Проблема возникла в начале XIX века и обрела знакомые нам очертания после Байрона, Гюго, Фихте, Шеллинга. Романтик сам стал «автором» вдохновения, то есть – Богом, Единственным. Романтическое открытие личности вскоре стало общим местом, и после этого любая попытка пренебречь индивидуальностью воспринимается лишь как прием. Однако XX век превратил Единственного в Одинокого.
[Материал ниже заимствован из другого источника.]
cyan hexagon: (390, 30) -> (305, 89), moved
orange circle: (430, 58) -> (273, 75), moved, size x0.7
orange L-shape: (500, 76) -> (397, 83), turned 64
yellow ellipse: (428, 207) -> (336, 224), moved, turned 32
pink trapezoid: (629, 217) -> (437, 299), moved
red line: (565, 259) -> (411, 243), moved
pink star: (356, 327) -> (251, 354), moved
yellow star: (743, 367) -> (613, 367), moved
Человек утратил значение, которое ему приписывали творцы Кватроченто, называя его copula mundi – связующим мир звеном.
Когда Габриель Гарсиа Маркес приехал в Советский Союз, его между прочим спросили о влиянии на его творчество Фолкнера, имея в виду, вероятно, повесть «Полковнику никто не пишет» (в рассказах того же времени Маркес, по его же словам, сознательно, на спор с друзьями, подражал Хемингуэю). В ответ автор «Ста лет одиночества», как передают, принялся по памяти цитировать огромные куски из «Братьев Карамазовых». Выходит, что Достоевскому подражать престижнее, чем Фолкнеру, которого в свое время уличали в знакомстве и с Олдингтоном, и с Хаксли, и, наконец, с Джойсом, хотя в этом ряду, похоже, недостает Мелвилла и Твена (сам же Фолкнер в зрелые лета ежегодно перечитывал одну-единственную книгу – «Братьев Карамазовых»).
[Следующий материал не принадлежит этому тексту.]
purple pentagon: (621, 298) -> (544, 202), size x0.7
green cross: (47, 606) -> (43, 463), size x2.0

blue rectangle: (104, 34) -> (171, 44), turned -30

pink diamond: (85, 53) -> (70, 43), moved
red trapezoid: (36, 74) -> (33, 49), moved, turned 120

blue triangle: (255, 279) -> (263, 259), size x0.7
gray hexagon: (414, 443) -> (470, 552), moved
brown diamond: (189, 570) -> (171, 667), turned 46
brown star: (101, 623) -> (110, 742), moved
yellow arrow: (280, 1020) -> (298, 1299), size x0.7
В 1932 году в разговоре с издателем Гаррисоном Смитом Фолкнер сказал: «Вы знаете, иногда я думаю, что, должно быть, существует своего рода пыльца идей, которая разносится по воздуху и оплодотворяет однородные умы, не имеющие между собою прямого контакта. Разумеется, я слышал о Джойсе. Кто-то рассказал мне о том, что он делает, и, возможно, на меня повлияло услышанное». Таким образом автор «Шума и ярости» попытался откреститься от родства с создателем «Улисса».
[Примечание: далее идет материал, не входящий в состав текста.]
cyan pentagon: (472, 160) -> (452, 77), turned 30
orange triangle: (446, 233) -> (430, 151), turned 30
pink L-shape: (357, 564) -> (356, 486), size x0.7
На вопросы журналистов об источниках влияния хитроумный Джойс, этот человек-библиотека, отвечал как бы искренне, выстраивая длинные ряды писательских имен, среди которых встречались и мало кому известные, вроде Сенанкура, или даже Лермонтов. Увы, у журналистов не было возможности попытать авторов «Обермана» и «Героя нашего времени», что сами они об этом думают и кто, в свою очередь, повлиял на них.Русская культура с самого начала формировалась под влиянием множества заимствованных с Запада (в том числе из Византии, воспринимавшейся как Запад) идей и форм, поэтому тема «вторичности» не занимала и не могла занимать умы русских интеллектуалов вплоть до начала дебатов по «варяжскому вопросу»: до поры до времени чужое не несло клейма чуждости. Национальная культура совершенно спокойно переварила, при посредничестве сербов и белорусов, франко-итальянскую песнь о Buovo d’Antona, восходящую к известной с XIII века старофранцузской chanson de geste, и пустила в народный обиход в виде повести о Бове-королевиче, где тосканские Lucaffero, Drusiana, Pulicano стали Лукопером, Дружненой и Полканом, a chiarenza – мечом-кладенцом («кгляденцей» белорусской версии сербского перевода с тосканского). Из тюркской Рустемиады пришли Руслан-Еруслан (Рустем), Картаус (Кейкаус) и князь Данила Белый (Белый Див). Греческий «кентаурас», т. е. кентавр, поскакал по пажитям Московии экзотическим Китоврасом. Проблемы, которую можно было бы обозначить оппозицией «imitatio – adumbrare», просто не существовало.